Landlords are organized, pushing back against a slew of bills trying to actually address the lead problems in Providence’s housing stock. The Providence Organization of Workers and Renters (POWR) exists to confront forces like this politically but also to organize renters and workers to advance substantive and radical solutions to the problems we face that go far beyond simply giving housing inspectors a few more teeth. POWR is a grassroots organization, with no paid staff, that operates off principles of direct action and solidarity. We have all paid too much in rent. Some of us have seen our kids get sick over housing conditions we could not control. Some of us have been homeless. All of us work jobs that don’t pay us what we’re worth. In the past two months, POWR has helped Tiara serve a demand letter to her landlord’s home, has rallied in front of one of his Providence properties and marched to the code enforcement office, and accompanied her with various inspectors’ visits, organized a press conference at the state house, and showed up at her apartment when the Providence Police and the landlord were attempting what seemed very much like a self-help eviction attempt. After receiving a slew of calls of support for Tiara from POWR members and our allies, Terryl Desuze baselessly smeared Tiara as an unfit mother in response to a proposal that the unit be brought up to code or for Tiara to be given resources to relocate. Desuze also responded by spreading rumors about Tiara amongst other landlords and online. The next day the Department of Children, Youth and Families (DCYF) showed up at Tiara’s door based on an anonymous tip, with complaints mirroring the smears that Desuze was spreading. Tiara and her children endured the further trauma of this harassment and, along with a growing base of supporters, was emboldened to see a just outcome to this ordeal. While Tiara is moving out of the unsafe conditions she has been forced to endure with her two kids, and she got rent relief rather than an eviction at her hearing, safe and affordable housing is hard to find. For families stuck in unsafe conditions The city has no program or mechanism to assist them in finding new housing.

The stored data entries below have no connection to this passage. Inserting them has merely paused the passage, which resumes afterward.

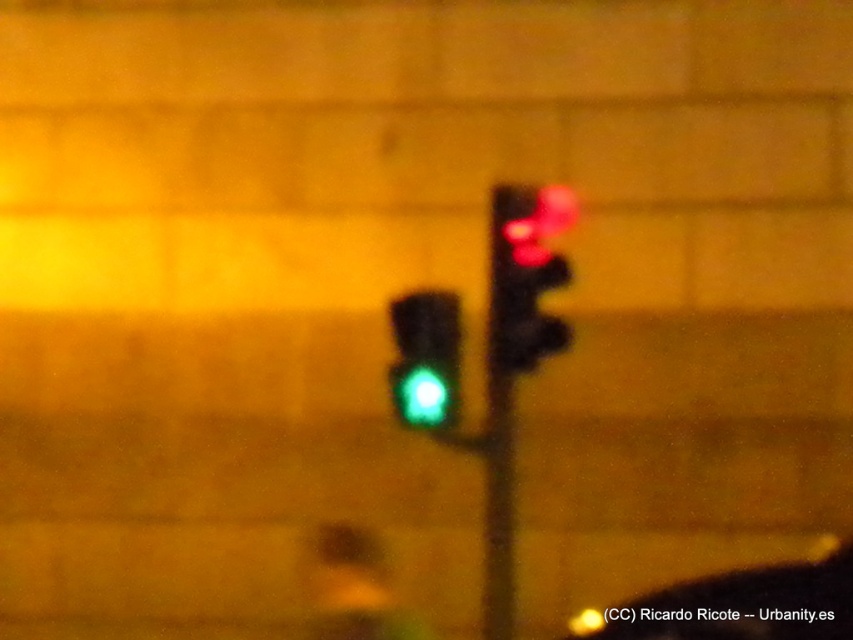 In the scene shown: Who is shorter, matte black traffic light at upper right or green glass traffic light at center?

green glass traffic light at center

Does matte black traffic light at upper right come in front of green glass traffic light at center?

Yes, it is in front of green glass traffic light at center.

Does point (498, 196) come in front of point (447, 412)?

Yes, it is.

Find the location of a particular element. The image size is (853, 640). matte black traffic light at upper right is located at coordinates (526, 273).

Tiara’s struggle against her landlord and the conditions in her apartment are not uncommon in Providence. As rents continue to rise and taxes on many Providence rentals are proposed to increase, the quality of housing for workers in Providence declines as the rents go up. Without a multi-faceted, protracted effort to reverse these trends they will persist. There is a very long way to go, but the seeds of working-class resistance are starting to sprout.